I have been using the Princeton Review’s 1296 Practice Questions book as one of the many guides for me to get a good score on the ACT when I take it in June. Now as I also have a copy of Barron’s ACT and have been using that as well, I am pretty much asking the same exact question as in my previous thread. How hard would you rate the Princeton Review tests? I think they might be a little extra easy and I’m just checking with you guys to make sure. So with 1 being SUPER easy and 5 being normal ACT level and 10 being SUPER HARD, how would you rate it? Also give me your opinions about it as it will help me out a lot.
Also, as an example score, if I got a 30 on every section in the Princeton Review where do you think it would actually be if comparing to the actual ACT.
Ok, I’ll give you my honest opinions. #1, personally, I think princeton review 1296 practice questions was terrible at preparing me to score past a 30. Luckily, I’ll tell you want you should do.

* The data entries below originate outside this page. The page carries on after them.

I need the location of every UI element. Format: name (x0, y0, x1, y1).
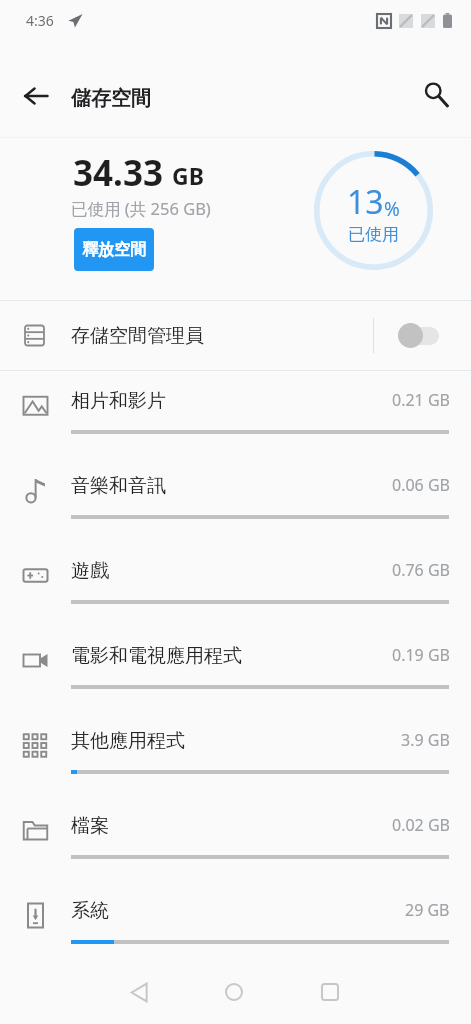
staticText: 0.21 GB (392, 389, 450, 411)
button[interactable]: 遊戲 (0, 541, 471, 626)
staticText: 儲存空間 (71, 86, 151, 111)
staticText: % (384, 196, 400, 222)
staticText: 已使用 (348, 224, 399, 245)
button[interactable]: 相片和影片 (0, 371, 471, 456)
staticText: 13 (347, 180, 384, 224)
staticText: 音樂和音訊 (71, 474, 166, 498)
staticText: 相片和影片 (71, 389, 166, 413)
button[interactable]: 系統 (0, 881, 471, 966)
staticText: 0.06 GB (392, 474, 450, 496)
staticText: 其他應用程式 (71, 729, 185, 753)
staticText: 0.02 GB (392, 814, 450, 836)
staticText: 存儲空間管理員 (71, 324, 204, 348)
staticText: 系統 (71, 899, 109, 923)
staticText: 檔案 (71, 814, 109, 838)
staticText: 0.19 GB (392, 644, 450, 666)
button[interactable]: 檔案 (0, 796, 471, 881)
staticText: 已使用 (共 256 GB) (71, 197, 211, 220)
button[interactable]: 釋放空間 (74, 228, 154, 271)
button[interactable]: Home (210, 968, 258, 1016)
button[interactable]: 電影和電視應用程式 (0, 626, 471, 711)
button[interactable]: Back (115, 968, 163, 1016)
button[interactable]: Search (412, 71, 460, 119)
button[interactable]: Storage manager toggle (374, 301, 471, 370)
staticText: 電影和電視應用程式 (71, 644, 242, 668)
staticText: GB (172, 160, 204, 191)
button[interactable]: 存儲空間管理員 (0, 301, 471, 370)
button[interactable]: 其他應用程式 (0, 711, 471, 796)
staticText: 釋放空間 (82, 240, 146, 260)
staticText: 4:36 (26, 11, 54, 30)
button[interactable]: Back (12, 72, 60, 120)
staticText: 29 GB (405, 899, 450, 921)
button[interactable]: Recents (306, 968, 354, 1016)
staticText: 34.33 (73, 149, 163, 197)
button[interactable]: 音樂和音訊 (0, 456, 471, 541)
staticText: 3.9 GB (401, 729, 450, 751)
staticText: 0.76 GB (392, 559, 450, 581)
staticText: 遊戲 (71, 559, 109, 583)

Complete the barrons 36 ACT books (circle what you really didn’t know), then go over what you circled. Step 2: Gather every practice test you can ONLY FROM the makers of the ACT. Next do about 1 practice test a week under timed conditions (leave only one practice test reamaining). (1 section a day = 5 days to complete and on the 6th and 7th day go over every answer, even the ones you got right.) Next, make a spread sheet with each question from each test you got wrong and when you are done with all your practice tests, make a test out of all the questions you noted on your spread sheet. Whatever you get wrong, go over and make another spreadsheet from that. Once you get everything right, complete the last practice test you have and analyze your mistakes. This will probably be closest to what you’d get on a real act if you were to take it that same day.
@HippoTeef I have not used either of these books, but if you want an actual representation of the scores you are going to receive on the real ACT, invest in the Red Book.